The study identified 27 loci significantly associated with T-cell fraction. T-cell fraction showed significant correlations with sex (higher in females) and age (lower with increasing age). Analysis revealed significant associations between T-cell fraction and estimated global ancestry, with variations across different ancestral populations. The heritability of T-cell fraction was estimated to be as high as 42% in individuals of African ancestry, with chromosome 1 accounting for a substantial portion of this heritability. The study replicated several previously known genetic associations and identified novel loci associated with T-cell fraction. Analysis of EHR data revealed associations between T-cell fraction and multiple immune markers, blood markers, and a metabolic marker, consistent with the biological role of T cells.

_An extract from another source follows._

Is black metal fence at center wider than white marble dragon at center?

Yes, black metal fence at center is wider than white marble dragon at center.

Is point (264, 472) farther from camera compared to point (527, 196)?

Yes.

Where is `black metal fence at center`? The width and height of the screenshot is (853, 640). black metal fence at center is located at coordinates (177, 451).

Pregnant participants showed significantly lower T-cell fractions compared to non-pregnant controls, with the lowest fraction observed at the end of the second trimester. Alterations in T-cell fraction were identified in various populations, with differing effects throughout pregnancy, suggesting a role in immune response during pregnancy.

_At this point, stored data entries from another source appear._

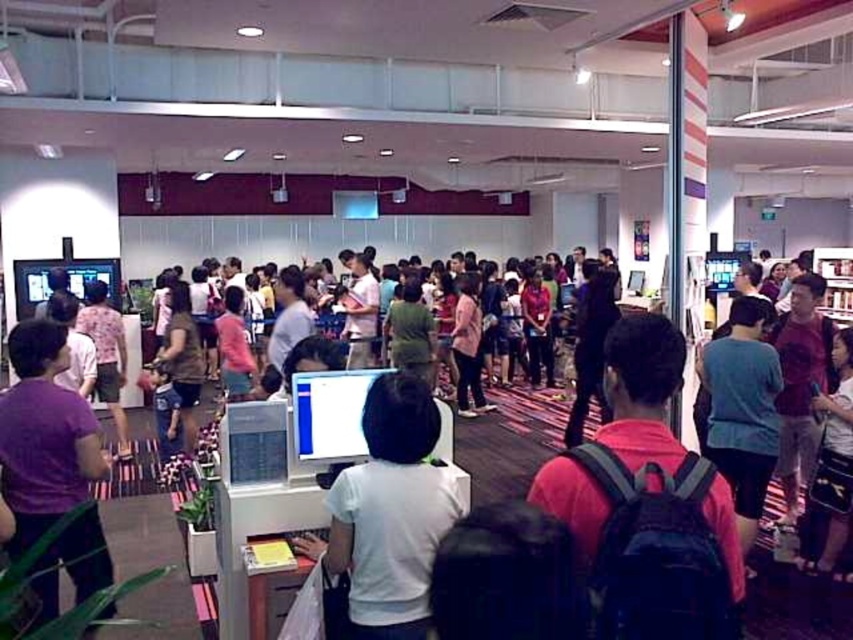 Does white matte computer at center have a greater height compared to purple matte shirt at left?

No.

Does point (434, 500) lie behind point (21, 372)?

No, it is not.

At what (x,y) coordinates should I click in order to perform the action: click on white matte computer at center. Please return your answer as a coordinate pair (x, y). Looking at the image, I should click on click(392, 512).

The image size is (853, 640). In order to click on white matte computer at center in this screenshot , I will do `click(392, 512)`.

Which is more to the left, purple matte shirt at left or white cotton shirt at center?

purple matte shirt at left

Who is more forward, (97, 570) or (839, 332)?

Point (97, 570) is in front.

This screenshot has width=853, height=640. I want to click on purple matte shirt at left, so click(x=44, y=435).

Find the location of `purple matte shirt at left`. purple matte shirt at left is located at coordinates (44, 435).

Is red backpack at center shorter than white cotton shirt at center?

Yes.

Does red backpack at center have a larger size compared to white cotton shirt at center?

Yes, red backpack at center is bigger than white cotton shirt at center.

This screenshot has height=640, width=853. Find the location of `red backpack at center`. red backpack at center is located at coordinates (643, 467).

The width and height of the screenshot is (853, 640). I want to click on red backpack at center, so click(643, 467).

This study is the first large-scale investigation of the genetic architecture of T-cell fraction. The findings highlight the high heritability of this trait and identify multiple genetic loci influencing T-cell abundance and diverse ancestry-specific associations. The associations between T-cell fraction and various clinical phenotypes underscore its role in health and disease. The sex and age-related differences observed are consistent with known patterns of immune system changes throughout life. The study's findings expand our understanding of the genetic and phenotypic landscape of T-cell regulation and provide valuable insights into the interplay between genetics, immune function, and health outcomes. The observed changes during pregnancy provide further insights into immune system dynamics during this period and warrant further investigation into the underlying mechanisms.

This study successfully quantified the genetic architecture of T-cell fraction at an unprecedented scale using a robust method adaptable to genome sequencing data. The identification of germline variants and phenotypic consequences associated with T-cell fraction expands our understanding of immune system regulation and its impact on human health. Future research should focus on validating these findings in larger and more diverse cohorts, exploring the role of more complex genetic variants, and investigating the underlying mechanisms connecting genetics to T-cell abundance and disease susceptibility. Expanding this approach to other immune cell types could further enhance our knowledge of immune system complexity.

While the study included a large and diverse sample, East Asian and South Asian individuals remain underrepresented. The sample skewed towards older adults, potentially limiting the generalizability of certain findings. The analysis focused on single nucleotide variants and small indels, neglecting potentially important contributions from larger variants like copy number variations and short tandem repeats. The ancestry classification method used might have introduced confounding effects in ancestry-specific analyses. While the T-cell ExTRACT method has been validated, its application to whole genome sequencing, compared to exome sequencing, still requires further comprehensive validation.